Pékin constitue de larges bases de données, selon une enquête du "New York Times". Avec pour objectif de créer des relevés complets concernant chaque habitant.

On savait Pékin scrutateur, et particulièrement porté sur la surveillance de ses citoyens. Mais l'enquête menée par le New York Times pendant un an sur la collecte des données met le doigt sur un dessein plus grand : des caméras aux micros, en passant par les empreintes, c'est une base de données biométriques complète que se constitue l'Empire du Milieu.

Comme l'indique l'étude minutieuse faite par le média américain de multiples appels d'offres internationaux, le PCC (Parti communiste chinois) chercherait à centraliser à terme toutes les informations collectées sur sa population. Censément publics mais en pratique éparpillés en ligne pour être difficiles à trouver, ces appels d'offres mettent en valeur les attentes du pouvoir chinois concernant ses achats de matériel de surveillance.

Une présentation récupérée auprès de Megvii, entreprise spécialiste de la reconnaissance et du deep learning, montre par exemple un logiciel capable de collecter et centraliser des données disparates concernant un individu - mouvements, habits, véhicules, relations sociales. Si l'entreprise nie vouloir surveiller qui que ce soit en particulier, la police chinoise l'utilise déjà. Un appel d'offres soulignait parallèlement la nécessité pour Pékin de mieux regrouper des données issues de différentes sources.

Reconnaissance faciale et trackers mobiles

Un nombre important de documents décrit précisément les objectifs fixés pas les autorités concernant les dispositifs de reconnaissance faciale, éclairant un fait déjà connu: que la moitié du milliard de caméras de surveillance en fonctionnement sont déjà utilisées en Chine.

Dans le détail, les dispositifs sont prioritairement déployés dans les endroits liés à des besoins essentiels: restauration, magasins, loisirs. La police cherche aussi à installer des caméras dans les résidences et les hôtels, pour tisser une maille la plus fine possible. Des chaines étrangères comme Sheraton ou Days Inn ont dû se plier aux réglementations locales et partager des donnés sur demande des autorités.

Un document de la province du Fujian indique ainsi que quelque 2,5 milliards d'images issues de reconnaissance faciale sont stockées dans les serveurs gouvernementaux.

De quoi recouper des données géographiques, issues d'autres types de machines: de fausses antennes-relais, nommées IMSI-catchers, pillant les communications téléphoniques en incitant les appareils mobiles à se connecter, ou encore les "renifleurs" de WiFi, capables de capter des informations à partir d'une box. Ces traqueurs télécoms seraient extrêmement répandus, avec des usages variés: collecter les noms de chaque profil numérique sur les réseaux sociaux, à Pékin, ou encore repérer l'usage de dictionnaires ouïghour-chinois dans la province du Guangdong.

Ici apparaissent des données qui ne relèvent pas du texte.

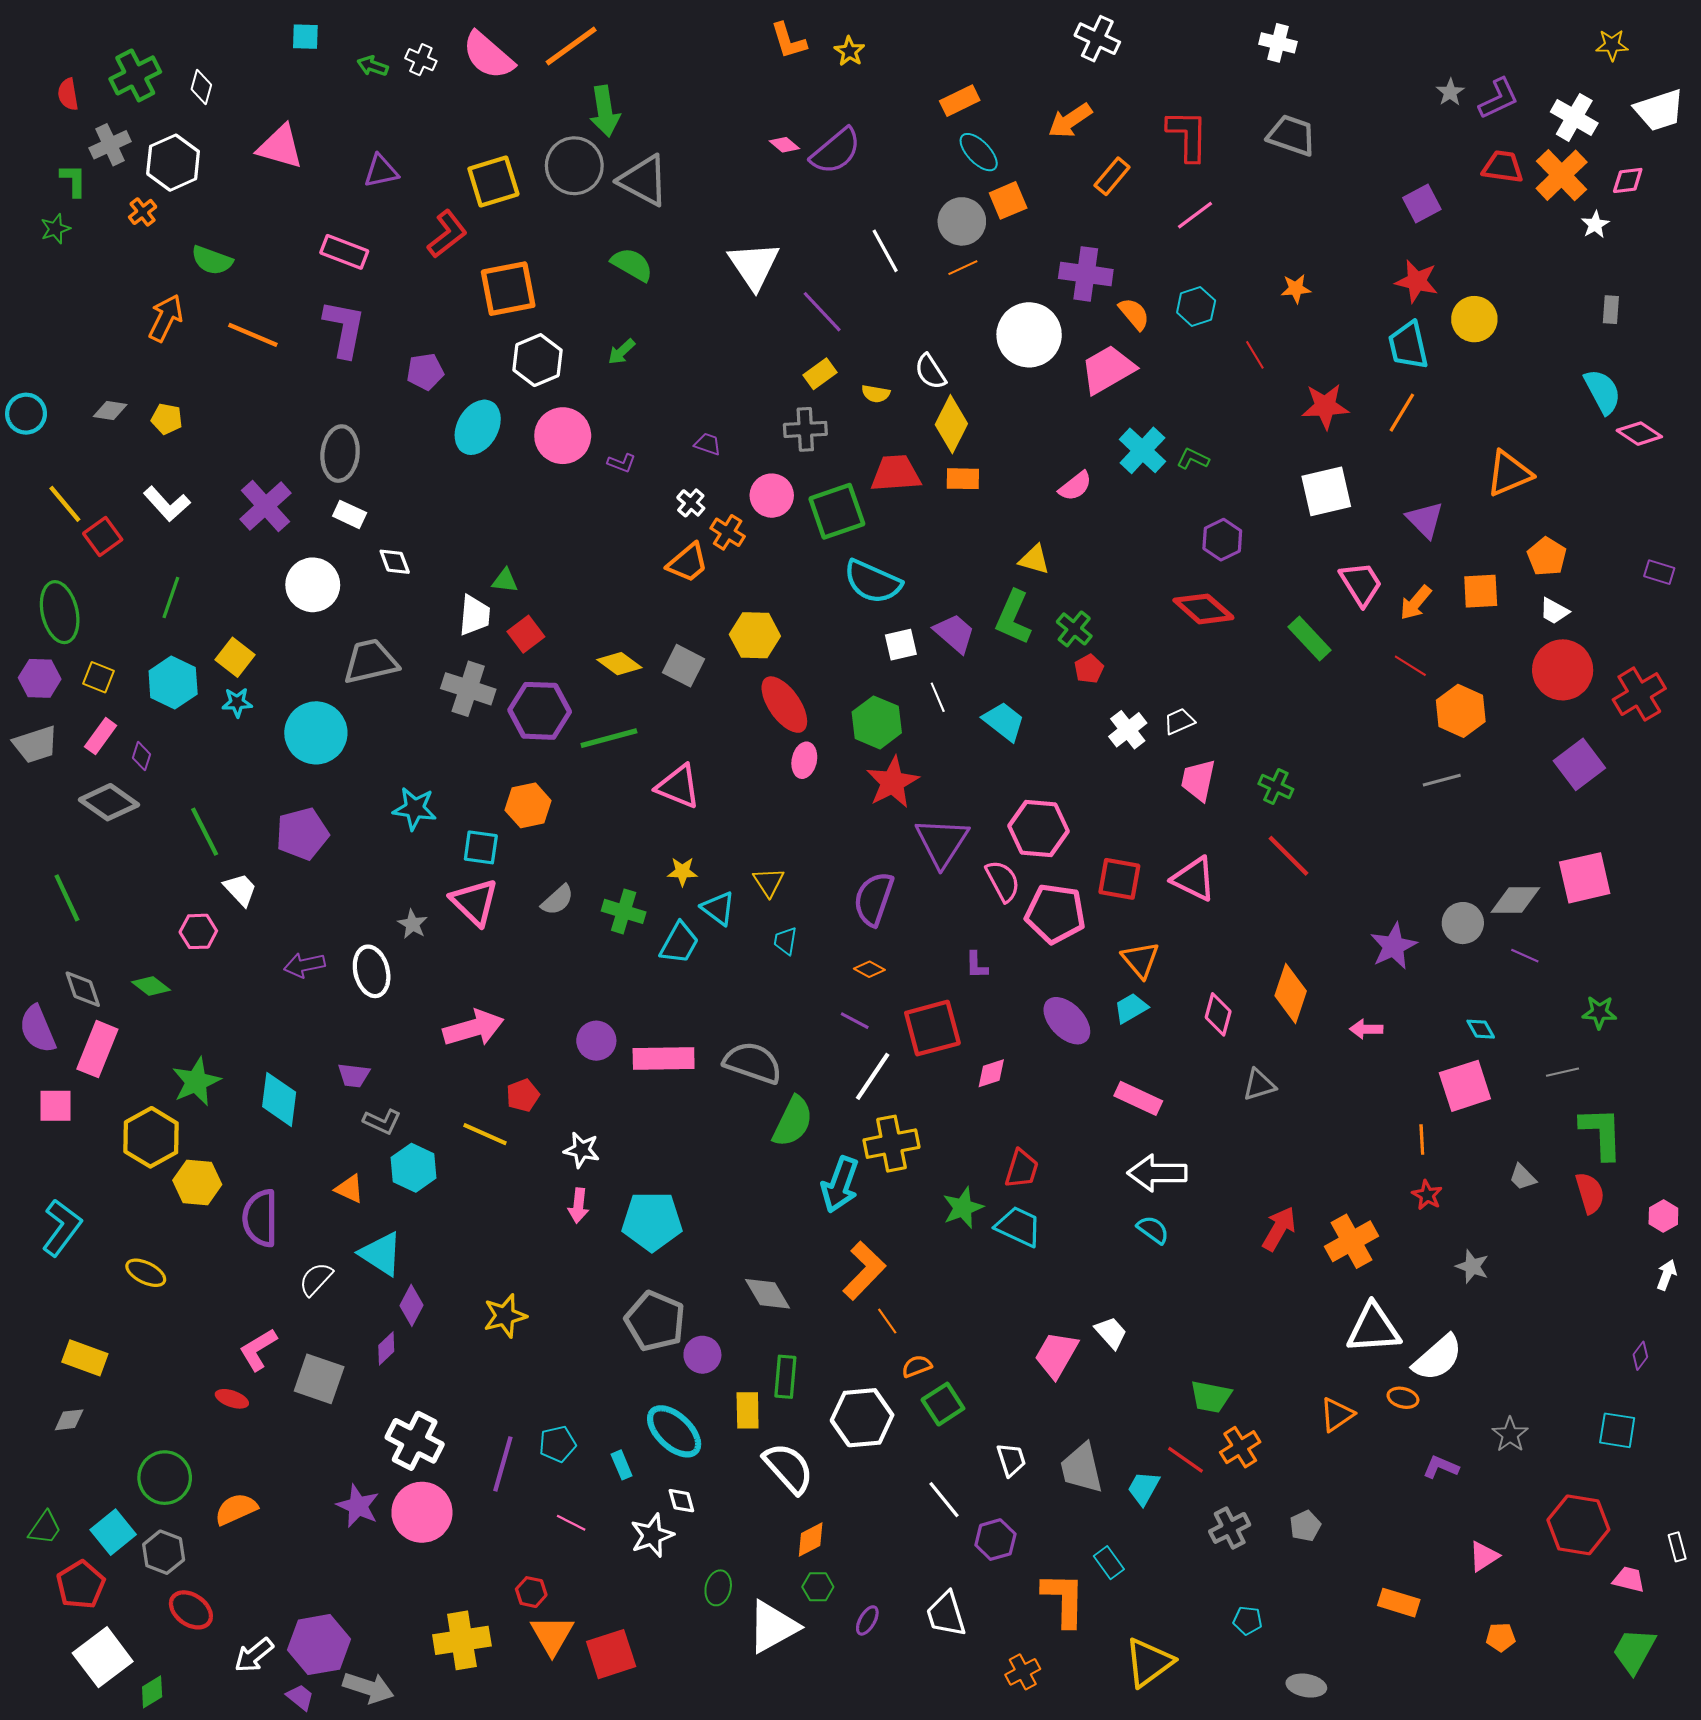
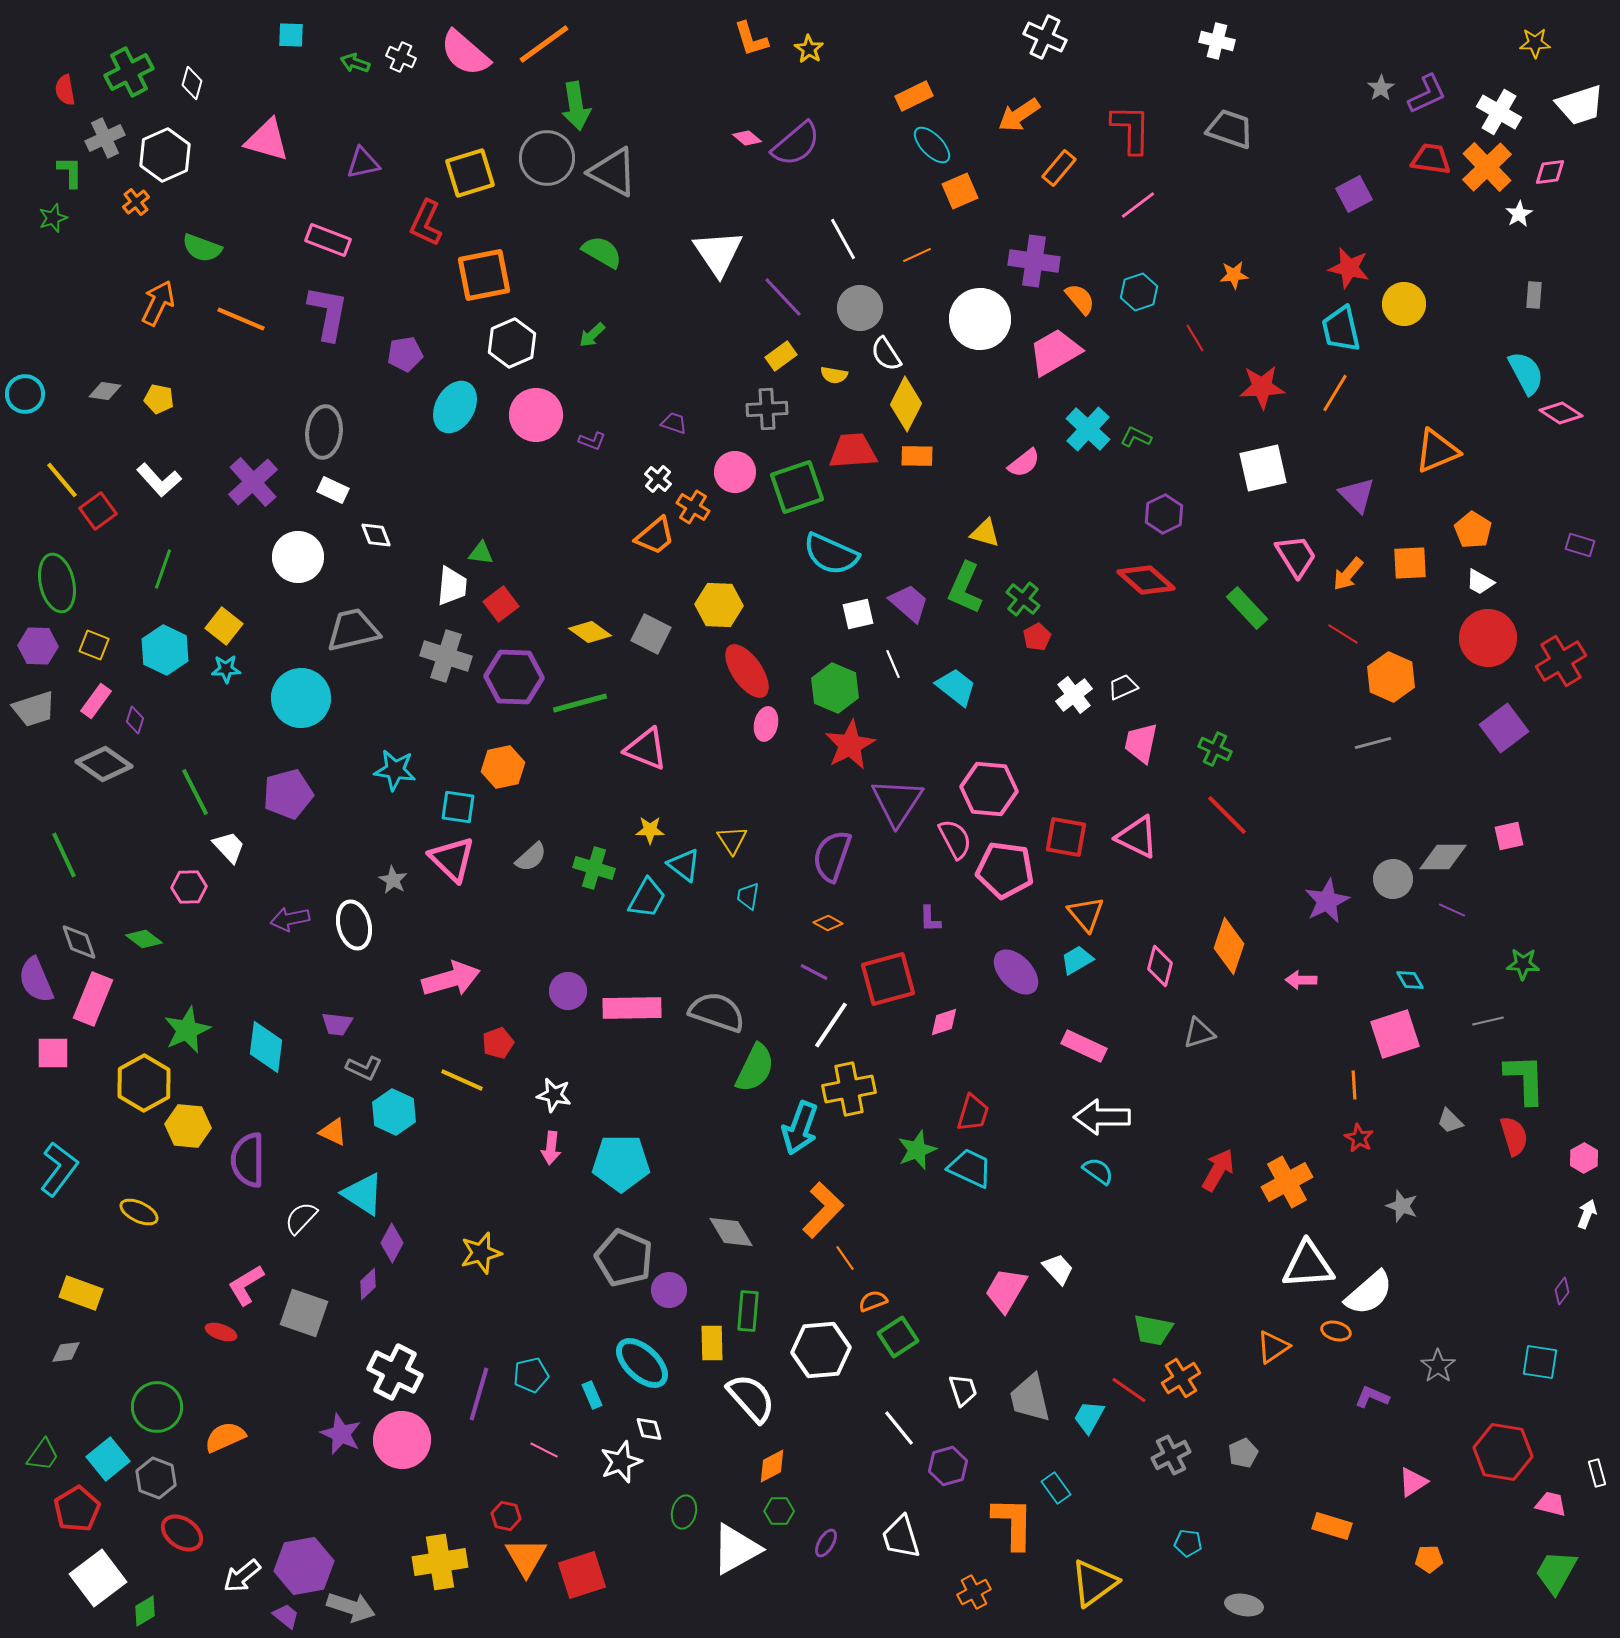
gray circle: (962, 221) -> (860, 308), moved
red L-shape: (447, 234) -> (426, 223), turned 153
pink square: (1585, 878) -> (1509, 836), size x0.6

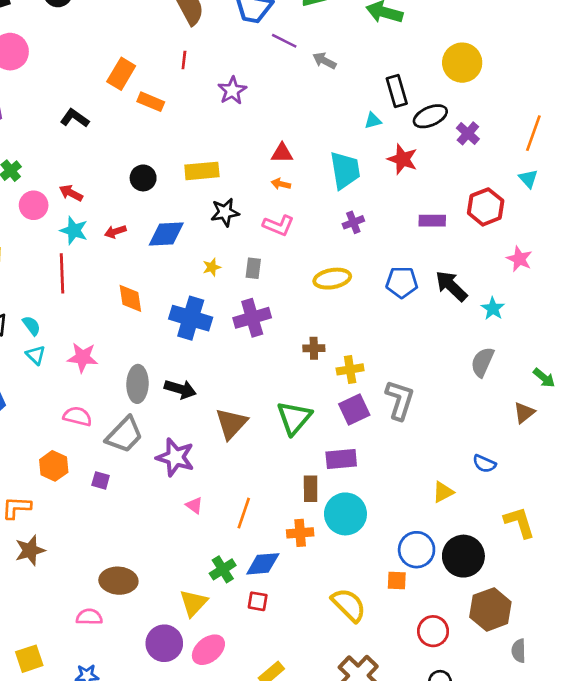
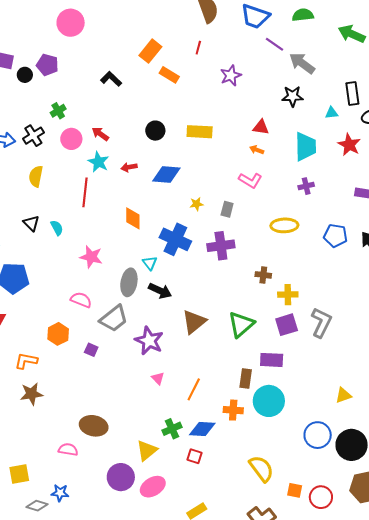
gray arrow: (324, 61) -> (302, 63), size x1.5
black star: (225, 212) -> (292, 96), moved
cyan triangle: (36, 355) -> (150, 263), moved
orange square: (397, 581) -> (295, 490), moved

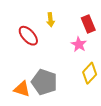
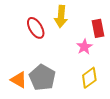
yellow arrow: (50, 20) -> (61, 16), size x1.5

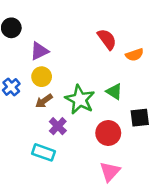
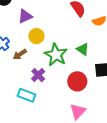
yellow circle: (42, 77) -> (36, 36), moved
brown arrow: (44, 101) -> (20, 54), moved

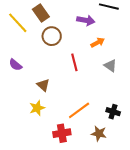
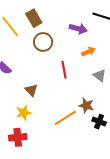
red cross: (62, 133) -> (18, 137), moved
brown star: (99, 134) -> (86, 105), moved

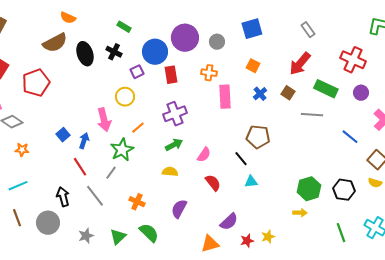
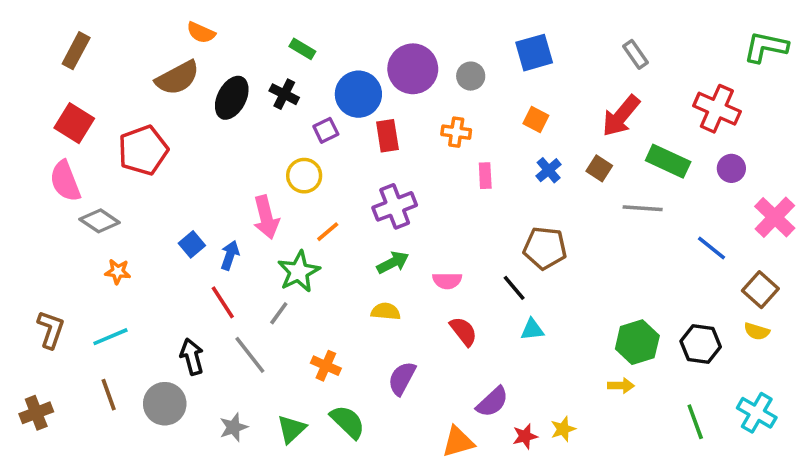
black ellipse: (85, 54) -> (232, 98), turned 45
pink rectangle: (225, 97) -> (485, 176), size x0.6
pink semicircle: (204, 155) -> (447, 281), turned 56

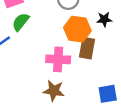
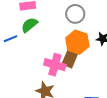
brown rectangle: (87, 48) -> (70, 58), moved

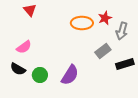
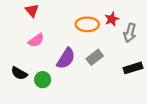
pink semicircle: (24, 47) -> (36, 40), moved
gray rectangle: (103, 51) -> (95, 57), moved
purple semicircle: (70, 75) -> (66, 58), moved

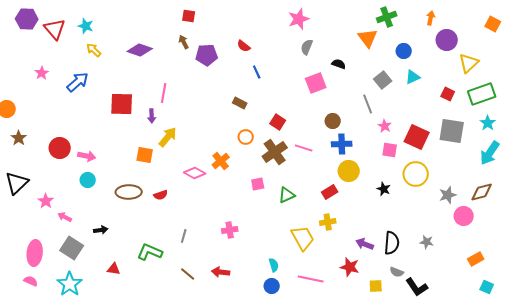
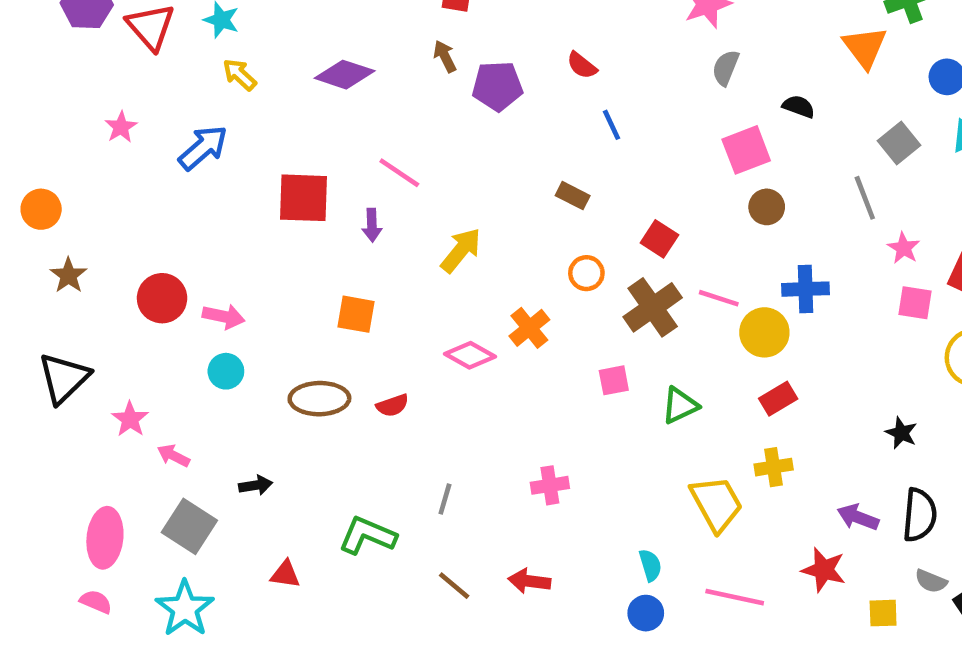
pink line: (164, 93) -> (399, 173), turned -66
brown circle: (333, 121) -> (767, 207), moved
yellow arrow: (168, 137) -> (461, 250), moved
yellow circle: (349, 171) -> (764, 332), moved
black star: (384, 189) -> (901, 433), moved

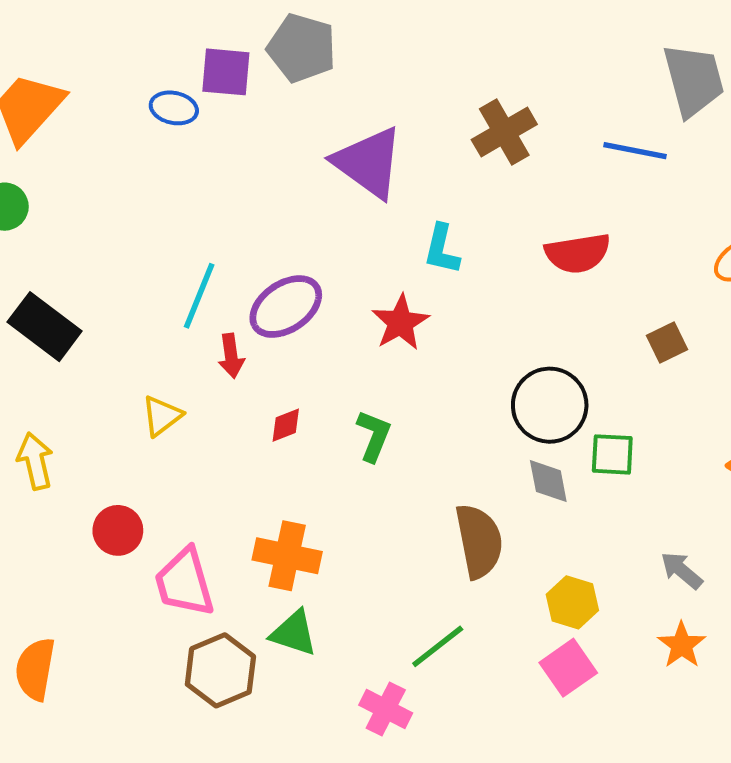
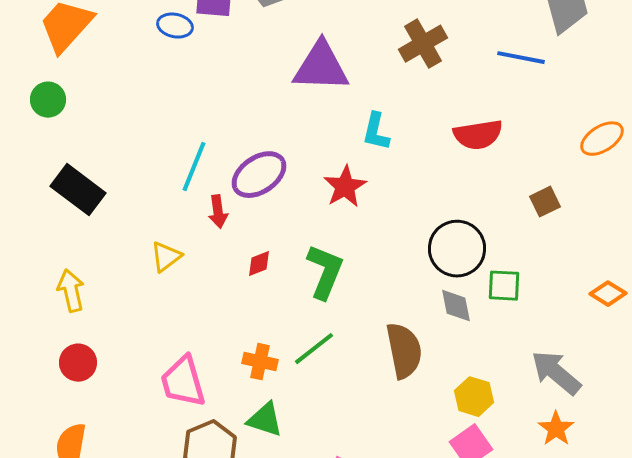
purple triangle: (368, 163) -> (321, 67), turned -34
green L-shape: (374, 436) -> (325, 272), size x1.4
red circle: (118, 530) -> (78, 363), moved
orange cross: (287, 556) -> (260, 362), size x0.7
gray arrow: (682, 570) -> (556, 373), size x1.6
green line: (438, 646) -> (314, 349), moved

Le prétexte de la criminalité

Pékin le répète, c'est bien pour permettre d'assurer la sécurité, et à des fins de poursuite policière et judiciaire, que sont collectés ces données. Sauf que les manoeuvres lancées par Pékin sont bien souvent plus larges: le pouvoir cherchait ainsi dans un appel d'offres à obtenir des dispositifs d'enregistrement capables de capter des voix à 100 mètres à la ronde, pour les collecter et obtenir des empreintes vocales.

Dans la région du Xinjiang, patrie du peuple ouïghour, une base de données de 30 millions d'empreintes d'iris a été constituée dès 2017. La firme attributaire du marché a obtenu d'autres contrats du même type dans le reste du pays. L'ADN est aussi collecté d'une manière dépassant le simple cadre policier : 25 des 31 régions ont des bases de données rassemblant l'ADN de tous les hommes, emboîtant le pas à une opération lancée dès 2014 dans la province du Henan.